To see how this plays out, try running "python sorter.py selection 10 verbose" or "python sorter.py selection 1000" to see a report of the sorting times and number of comparisons for a 10-element list or a 1000-element list. (The "verbose" causes the program to print out the list before and after sorting, to help you believe that sorting is actually taking place.) To try this with Insertion Sort, replace "selection" with "insertion".

In what follows, you're going to count comparisons and measure running times for the two algorithms and several values of N.

Fill in the following chart. For the "Unshuffled" columns, you should comment out the line that calls the shuffle function. This will measure the running times and comparison counts when you sort a list that is already sorted before you begin (an admittedly odd thing to do).

N	Comp. count for Sel. Sort	Running time for Sel. Sort	Comp. count for Sel. Sort Unshuffled	Running time for Sel. Sort Unshuffled	Comp. count for Ins. Sort	Running time for Ins. Sort	Comp. count for Ins. Sort Unshuffled	Running time for Ins. Sort Unshuffled
5000
10000
15000
20000

Can you use the comparison counts to predict the running times? If so, how? If not, why not?
Is the comparison count for selection sort dependent on the initial data? (For example, if you run selection sort several different times on different randomly generated arrays of 10000 items, is the comparison count the same every time?) How about insertion sort?
If you knew that your starting data would be nearly sorted (say, from a sorted list that had a few new items added to the end), which algorithm would you use?

(2 points) I'm going to do a little relaxing over break. Could you recommend a book for me to read?
(8 points) Steganography is the art of hiding messages in places where people will be unaware there is a message at all, let alone an encoded message. In this exercise, you will work with a form of steganography that involves hiding messages in digital images.

The image ox-with-message.png is my usual Babe the Blue Ox photograph, with a slight modification.
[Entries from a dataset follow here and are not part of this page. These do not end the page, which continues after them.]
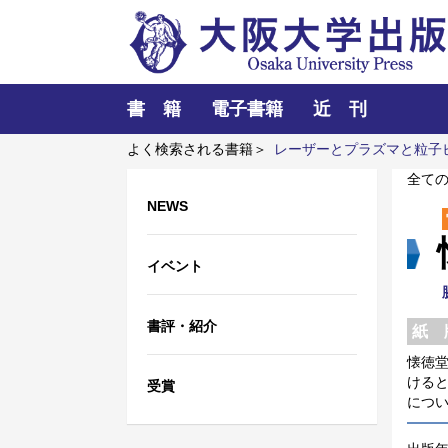
書 籍
電子書籍
近 刊
よく検索される書籍＞
レーザーとプラズマと粒子
シア 祈りの大地
初級中国語
全て
NEWS
イベント
書評・紹介
紙 
懐徳
ける
受賞
につ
The red values of the pixels in the leftmost column have been altered to hold a message consisting of a sequence of 8-bit ASCII characters. Each character is represented by 8 pixels, where an even red value represents a 0 bit, and an odd red value represents a 1 bit. For example, if the top 8 pixels in the left column of the photograph have red values equal to 50, 51, 48, 48, 50, 52, 52, 51 (i.e. even, odd, even, even, even, even, even, odd), then the first character in the hidden message is the character whose binary ASCII representation is 01000001 (that is, the capital letter A).

Your job is to write a program to extract the hidden message from the modified ox photograph. Write the message on your test paper, and submit your program as usual. Please call the program problem5.py.